Vince McGowan

Personal information
- Born: August 13, 1913 Illinois
- Died: April 4, 1982 (aged 68) Evergreen Park, Illinois
- Listed height: 6 ft 6 in (1.98 m)
- Listed weight: 208 lb (94 kg)

Career information
- High school: St. Leo (Chicago, Illinois)
- College: Loyola Chicago (193?–193?); DePaul (193?–1935);
- Playing career: 1933–1949
- Position: Forward / center

Career history
- 1933–1934: Schuessler Athletic Club
- 1934–1935: Lifeschultz Fast Freights
- 1934–1935: Oshkosh All-Stars
- 1935–1936: Chicago Englewood
- 1936: Chicago Duffy Florals
- 1936–1940: Whiting/Hammond Ciesar All-Americans
- 1939–1940: Chicago Harmons
- 1940–1942: Chicago Bruins
- 1941–1942: Toledo White Huts
- 1943–1944: Chicago Gears
- 1944–1945: Chicago American Gears
- 1946–1949: Chicago Shamrocks

Career highlights
- All-NBL Second Team (1938);

= Vince McGowan =

American basketball player

Vincent J. McGowan (August 13, 1913 – April 4, 1982) was an American professional basketball player. He played in the National Basketball League for several teams, including the Whiting/Hammond Ciesar All-Americans, Chicago Bruins, and Chicago American Gears.

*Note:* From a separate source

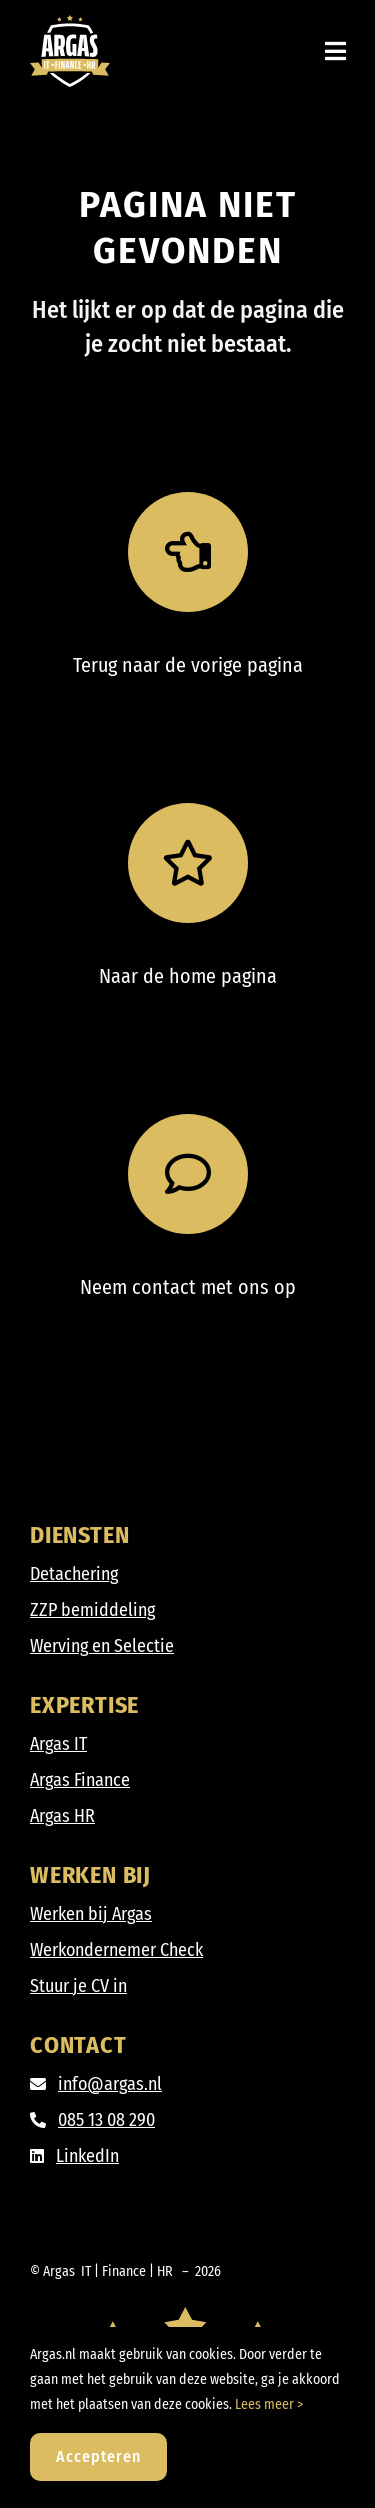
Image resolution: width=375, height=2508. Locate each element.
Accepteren (98, 2456)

McGowan was a second-team all-NBL selection in 1937–38. For his career he averaged 5.3 points per game.

McGowan was the son of Anthony and Mary E. McGowan. He married Virginia K. Green. They had four children: Catherine, Vincent, Patrick and Paul. He died on April 4, 1982 at the age of 68.